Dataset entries
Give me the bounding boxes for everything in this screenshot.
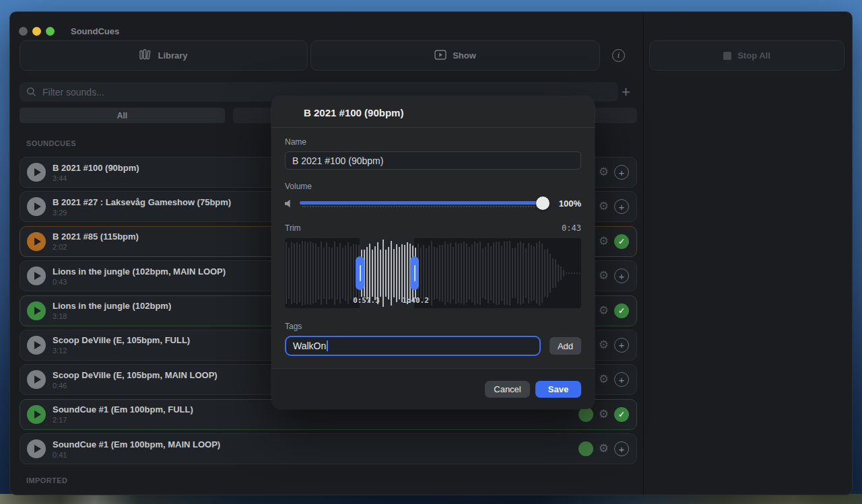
waveform-bar (380, 250, 381, 296)
settings-gear-icon[interactable]: ⚙ (599, 441, 609, 456)
play-button[interactable] (27, 439, 46, 458)
waveform-bar (555, 259, 556, 287)
waveform-bar (576, 273, 578, 275)
handle-grip-line (414, 265, 416, 281)
desktop-wallpaper (0, 494, 862, 504)
show-tab-button[interactable]: Show (310, 40, 600, 71)
modal-footer: Cancel Save (271, 368, 595, 409)
add-to-show-icon[interactable]: + (614, 372, 629, 387)
add-to-show-icon[interactable]: + (614, 199, 629, 214)
waveform-bar (399, 247, 400, 299)
waveform-bar (307, 242, 308, 304)
waveform-bar (337, 247, 338, 299)
waveform-bar (339, 243, 341, 303)
add-to-show-icon[interactable]: + (614, 165, 629, 180)
stop-all-label: Stop All (737, 50, 770, 61)
waveform-bar (436, 248, 438, 299)
add-to-show-icon[interactable]: + (614, 441, 629, 456)
waveform-bar (310, 242, 311, 305)
cue-row[interactable]: SoundCue #1 (Em 100bpm, MAIN LOOP) 0:41 … (20, 433, 637, 464)
tab-all[interactable]: All (20, 108, 225, 123)
waveform-bar (299, 244, 300, 302)
cue-duration: 3:18 (53, 312, 171, 320)
waveform-bar (420, 248, 422, 298)
add-tag-button[interactable]: Add (550, 337, 581, 355)
play-icon (34, 307, 41, 315)
show-icon (434, 50, 446, 62)
waveform-bar (504, 242, 505, 305)
zoom-window-button[interactable] (46, 27, 55, 36)
added-check-icon[interactable]: ✓ (614, 303, 629, 318)
stop-all-button[interactable]: Stop All (649, 40, 844, 71)
titlebar[interactable]: SoundCues (10, 12, 852, 40)
volume-slider[interactable] (300, 196, 548, 210)
waveform-bar (506, 242, 508, 305)
play-button[interactable] (27, 266, 46, 285)
waveform-bar (520, 242, 521, 305)
minimize-window-button[interactable] (32, 27, 41, 36)
library-icon (139, 49, 152, 62)
traffic-lights (19, 27, 55, 36)
trim-label: Trim (285, 223, 301, 233)
cue-title: Lions in the jungle (102bpm) (53, 301, 171, 311)
play-button[interactable] (27, 232, 46, 251)
waveform-bar (434, 247, 435, 299)
waveform-bar (479, 242, 481, 305)
waveform-bar (509, 241, 510, 305)
name-input[interactable] (285, 151, 581, 170)
info-icon[interactable]: i (612, 49, 625, 62)
settings-gear-icon[interactable]: ⚙ (599, 372, 609, 387)
active-dot (578, 441, 593, 456)
settings-gear-icon[interactable]: ⚙ (599, 165, 609, 180)
waveform-bar (428, 246, 430, 300)
play-icon (34, 445, 41, 453)
settings-gear-icon[interactable]: ⚙ (599, 234, 609, 249)
waveform-bar (528, 243, 529, 304)
trim-end-handle[interactable] (410, 256, 419, 290)
modal-title: B 2021 #100 (90bpm) (304, 107, 403, 118)
save-button[interactable]: Save (535, 381, 581, 398)
add-sound-button[interactable]: + (622, 82, 630, 102)
settings-gear-icon[interactable]: ⚙ (599, 199, 609, 214)
waveform-bar (547, 249, 548, 297)
play-button[interactable] (27, 405, 46, 424)
settings-gear-icon[interactable]: ⚙ (599, 268, 609, 283)
play-button[interactable] (27, 163, 46, 182)
close-window-button[interactable] (19, 27, 28, 36)
toolbar: Library Show i (20, 40, 637, 71)
settings-gear-icon[interactable]: ⚙ (599, 338, 609, 353)
settings-gear-icon[interactable]: ⚙ (599, 303, 609, 318)
settings-gear-icon[interactable]: ⚙ (599, 407, 609, 422)
handle-grip-line (360, 265, 361, 281)
add-to-show-icon[interactable]: + (614, 338, 629, 353)
waveform-bar (450, 243, 451, 303)
play-button[interactable] (27, 301, 46, 320)
volume-thumb[interactable] (536, 196, 550, 210)
tags-label: Tags (285, 322, 581, 331)
waveform-bar (482, 248, 484, 298)
play-button[interactable] (27, 370, 46, 389)
add-to-show-icon[interactable]: + (614, 268, 629, 283)
tags-input[interactable]: WalkOn (285, 336, 541, 356)
waveform-bar (426, 248, 427, 298)
waveform-bar (326, 242, 327, 304)
tags-input-value: WalkOn (293, 340, 326, 351)
cue-duration: 0:43 (53, 278, 226, 286)
waveform-bar (566, 273, 567, 275)
library-tab-button[interactable]: Library (20, 40, 308, 71)
modal-body: Name Volume 100% Trim 0:43 (271, 128, 595, 368)
waveform-bar (388, 247, 389, 299)
play-button[interactable] (27, 197, 46, 216)
play-button[interactable] (27, 336, 46, 355)
volume-row: 100% (285, 196, 581, 210)
play-icon (34, 203, 41, 211)
waveform-bar (488, 243, 489, 303)
waveform-bar (442, 245, 443, 301)
added-check-icon[interactable]: ✓ (614, 407, 629, 422)
trim-start-handle[interactable] (356, 256, 364, 290)
cancel-button[interactable]: Cancel (485, 381, 530, 398)
volume-value: 100% (559, 199, 581, 209)
trim-waveform[interactable]: 0:57.3 1:40.2 (285, 238, 581, 308)
cancel-label: Cancel (494, 384, 521, 394)
added-check-icon[interactable]: ✓ (614, 234, 629, 249)
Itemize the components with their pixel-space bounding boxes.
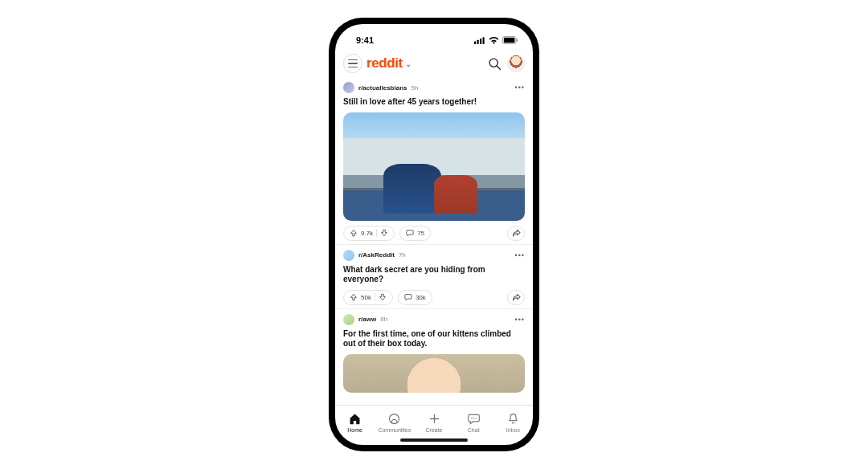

Goal of the exercise →
Only lines with the word "added" are wanted, so copy each one from the records.

Completed task →
added-check-icon[interactable]: ✓ (614, 303, 629, 318)
added-check-icon[interactable]: ✓ (614, 407, 629, 422)
added-check-icon[interactable]: ✓ (614, 234, 629, 249)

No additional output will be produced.